As soon as Dudi got the idea, he did it.
“Hello, Grandma,” he said when he heard the familiar voice.
“Dudi, sweetheart, is that you?”
“Yes, it’s me.”
“What are you doing, Dudi darling?”
“I’m taking down messages for Mommy and Daddy. They’ll be back very soon.”
“What messages are you taking down?” Grandma asked, surprised. She knew Dudi couldn’t write yet.
“All kinds of important messages,” Dudi said. “Do you have anything important for me to take down?”
“Just a minute, let me think,” Grandma said, and then she remembered: “Yes, I do. Please tell your mother that Fawn had a baby boy.”
“Who’s Fawn?” Dudi asked.
“Fawn is a good friend of your mother’s,” Grandma explained.
“And is her baby’s name Bambi?” Dudi asked.
Grandma laughed. “Why Bambi?”
“Because Bambi sounds like a good name for a fawn’s baby.”
Dudi could hear Grandma laughing over the phone, but he didn’t get a chance to ask her why. Suddenly, Tally began to cry.
“I have to hang up, Grandma,” Dudi said and put down the receiver.
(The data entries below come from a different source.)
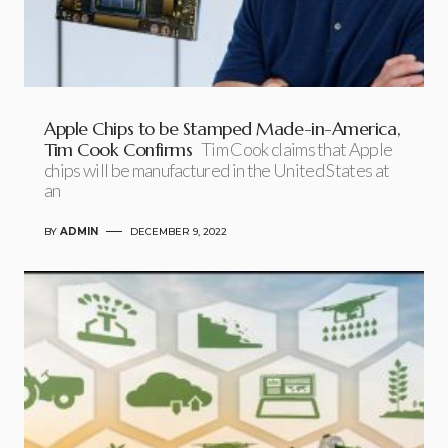
Apple Chips to be Stamped Made-in-America,
Tim Cook Confirms
Tim Cook claims that Apple
chips will be manufactured in the United States at
an
BY
ADMIN
DECEMBER 9, 2022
He hurried over to Tally’s crib. Where’s the pacifier? He had to find it. Pacifier, pacifier, oh, there you are!
Carefully, he put the pacifier in Tally’s weepy little mouth.
“They’ll be back very soon,” he said and rocked the crib, “Sleep, sleep.”
And just as Mommy said, Tally sucked on her pacifier and went back to sleep.
“Good,” Dudi said and hurried to take down Grandma’s funny message. He found a blank space on the page and drew Bambi. He’d look at the drawing and remember Grandma’s message.
Then the door opened. Mommy and Daddy were back.
“Hello, Dudi,” his father said. “Was everything okay?”
“Yes,” Dudi said, “and were you okay too?”
“We were fine,” his mother said. “We bought a kitchen table. Did anyone call?”
“Yes,” Dudi said.
“Who called? A man or a woman?”
“Lots of people called,” Dudi said.
“Did they leave messages?”
“Sure,” Dudi said. “And I took them all down.”
“You took them down?” Mommy and Daddy asked, almost together.
“Yes,” Dudi said. “Here they are,” and he showed his parents his drawings.
They looked at the drawings, then they looked at Dudi, and then they looked at the drawings again.
“Well?” Dudi asked.
“What?” his mother asked.
“Can you understand them?”
“No,” his father said. “Can you?
“Yes,” Dudi said. “I’ve taken them all down.” He looked at the pages and gave his parents all the messages, with no mistakes.
Then his mother asked: “Would you happen to have another sheet of paper? I have a message too.”
“Who is it for?” Dudi asked.
“For my adorable son,” she said.
“I have some paper,” Dudi said and gave his mother a sheet of paper.
She sat down and drew a picture. When she finished, his father said: “I have a message for my son too. May I take it down on the same sheet of paper?”
“Go ahead,” his mother said.
He took the pencil and drew his message next to hers. Then he handed it to Dudi.